Hep yutkunmuş bir adamdır o. Ağzına kadar gelen kelimeleri çoğu kere geri gönderen, kendini kendi içinde yaşayan bir keder sahibi. Büyük çöküntü ve melankoli anları dışında da neşeli.

“Hiçbir şeyi bitiremiyorum. Gece yarısı öksürükle uyandım ve ilk defa gelecek seneye çıkamam korkusu aklıma geldi. Hiçbir şeyi bitiremeden ölmek istemiyorum. O kadar eser ve kullanmadığım kelime varken…”

Başlıyoruz;

4 Mart Perşembe 954

“Salı sabahı. Korkunç rüyalardan uyanma. Acayip hisler. Para meselesi de trajik. Bütün sabahı acayip bir üzüntü, korku içinde ve fakat geleceğini bilerek geçirdim.

Sonra birden kapı çalındı. Halim, gülünçten beterdi. Açtım. Küçücük eli, yüzü, konuşan gözleri, omuzları, saçları ve başı ile o idi.

Sevincim dünyanın en büyük yangınını yapabilirdi. Peki, böyle bir günden sonra her şeyin değişmesi lazım değil mi? Nerde?...”

Sevdiği kadının ismini yazmadığı   günlüklerinde hayatının en büyük aşkını dile getirmektedir.

“Biliyorum o gün büyük bir hata işledim. O gün seni görmek için oraya gitmiş fakat seni görmemezliğe geldim. Sadece seni değil arkadaşını da! Bunu niçin yaptım. Belki seni kendimde yıkmak, bu bahsi kapatmak, yaşımın adamı olmak için.

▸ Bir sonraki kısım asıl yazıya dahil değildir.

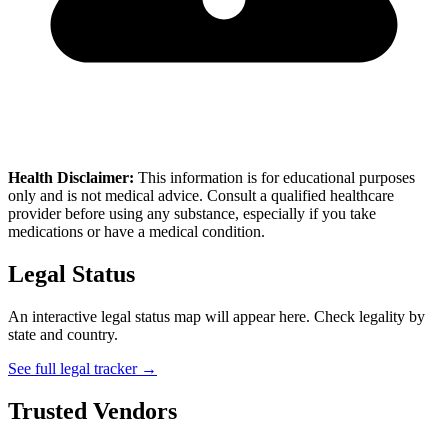
Health Disclaimer:
This information is for educational purposes
only and is not medical advice. Consult a qualified healthcare
provider before using any substance, especially if you take
medications or have a medical condition.
Legal Status
An interactive legal status map will appear here. Check legality by
state and country.
See full legal tracker →
Trusted Vendors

Fakat değil. Sadece sana meydan okumak içindi bu. İnsan niçin değişmiyor? Niçin hep eskisi gibi kalıyoruz? Niçin tabiat herkesle müsavi şekilde konuşmuyor ve neden ben hala on sekiz yaşında bir mürahıkım.

3 Aralık 1958

Dün akşam Yahya Kemal’in doğrum gecesini… bilmiyorum ne yaptık, belki kutladık, yedik, içtik birbirimizle kavga ettik.

“Bir ömür tükenir gibi gurbette

Ah o suların(…boş bırakılmış)

Ve sanki bir uzak ebediyette

Bizi inkâr eden saatlerimiz.

 

Güzel değil. Şiir de yazamıyorum. Acaba bittim mi?

28 Ocak 1959

Gece. Şiddetli bir nezle. Göğüs ağrısı, bronşit, öksürük…

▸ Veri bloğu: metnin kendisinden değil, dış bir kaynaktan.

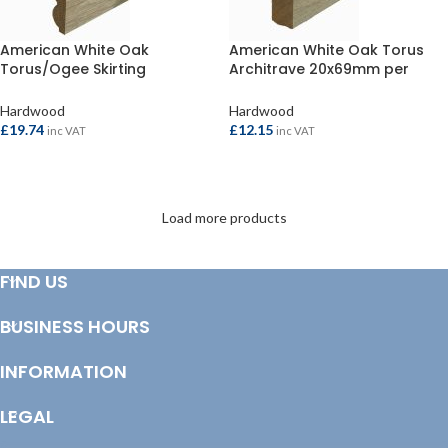
American White Oak
American White Oak Torus
Torus/Ogee Skirting
Architrave 20x69mm per
20x119mm per metre
metre
Hardwood
Hardwood
£
19.74
£
12.15
inc VAT
inc VAT
ADD TO BASKET
ADD TO BASKET
Load more products
FIND US
BUSINESS HOURS
INFORMATION
LEGAL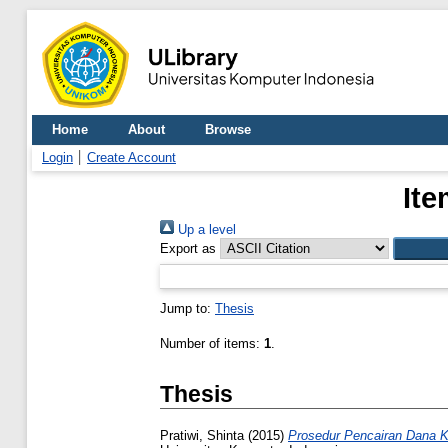
Home
About
Browse
Login
Create Account
Ite
Up a level
Export as
Jump to:
Thesis
Number of items:
1
.
Thesis
Pratiwi, Shinta
(2015)
Prosedur Pencairan Dana K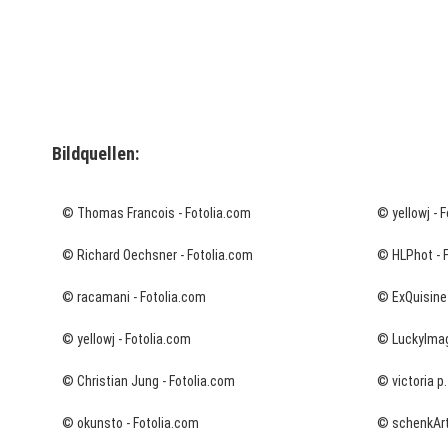
Bildquellen:
© Thomas Francois - Fotolia.com
© yellowj - 
© Richard Oechsner - Fotolia.com
© HLPhot - 
© racamani - Fotolia.com
© ExQuisine 
© yellowj - Fotolia.com
© LuckyImag
© Christian Jung - Fotolia.com
© victoria p.
© okunsto - Fotolia.com
© schenkArt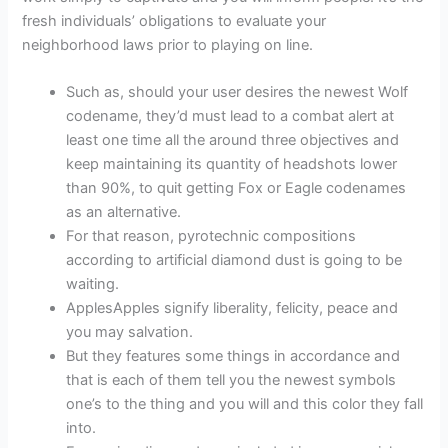
fresh individuals’ obligations to evaluate your
neighborhood laws prior to playing on line.
Such as, should your user desires the newest Wolf
codename, they’d must lead to a combat alert at
least one time all the around three objectives and
keep maintaining its quantity of headshots lower
than 90%, to quit getting Fox or Eagle codenames
as an alternative.
For that reason, pyrotechnic compositions
according to artificial diamond dust is going to be
waiting.
ApplesApples signify liberality, felicity, peace and
you may salvation.
But they features some things in accordance and
that is each of them tell you the newest symbols
one’s to the thing and you will and this color they fall
into.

Şüphesiz ki Valery’ye benzemiyorum. Ne scientifique deham ne psikoljik cruositelerim var. Olsa olsa şüpheci oluşum bazı şeylere merakım ona yakın.

7 Şubat 1959

Sanatkâr, büyük sanatkârla hesaplaşan adamdır.

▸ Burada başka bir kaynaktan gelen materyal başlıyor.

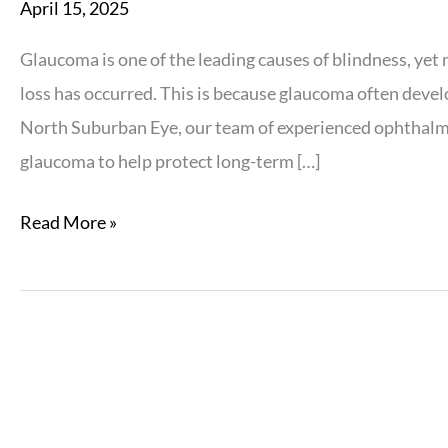
April 15, 2025
Glaucoma is one of the leading causes of blindness, yet m
loss has occurred. This is because glaucoma often devel
North Suburban Eye, our team of experienced ophthalmol
glaucoma to help protect long-term […]
Why
Read More »
Glaucoma
Is
a
Silent
Threat
to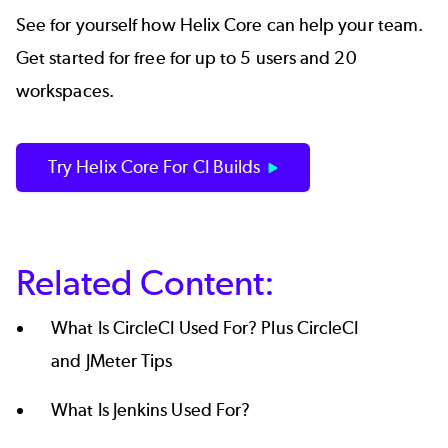
See for yourself how Helix Core can help your team.
Get started for free
for up to 5 users and 20
workspaces.
Try Helix Core For CI Builds
Related Content:
What Is CircleCI Used For? Plus CircleCI
and JMeter Tips
What Is Jenkins Used For?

Yunus(Kazım Koni) bana Beyaz Geceler’den çok bahsetmişti. Fakat okumamıştım. Belki her eserinden daha fazla burada Dostoyevski Shakespeare’le karşı karşıya. Adeta hesaplaşıyor.

22 Şubat 1959

Gece. Her şey bulunabiliyor. Güzel bir mısra ve bitmiş bir manzume. Fakat düşünce bulunmuyor.

Ben neyim? Acaba bir çeşit existentialisme intellectuelle mümkün mü?

2 Şubat 1959

Para meseleleri. Yine darlık. Hiç bitmiyor bu sorun.

Şimdiye kadar yazdığım şiirlerin çoğuna kendim bulunmadığımı kabul etmem lazım. Bir insan, sesinin muayyen inhinaları değildir ne de muayyen kederleri… Şiirlerimde sesler var elimin işi yok.

17 Mart 1959

Cerrahpaşa hastanesi, 14. yatak. 15 gündür buradayım. Hiç çalışamıyorum. Şiirler durdu.

23 Mart 1959

Cigarayı bırakalı 13 gün oldu. Belki onun yokluğunda belki de antibiyotiklerin tesiri bir fikri derinleştirmek bir şeyin üzerinde durabilmek hassasını hemen hemen kaybettim.

24 Mart 1959

Gece ay tutulmasını beklerken müthiş bir mehtap.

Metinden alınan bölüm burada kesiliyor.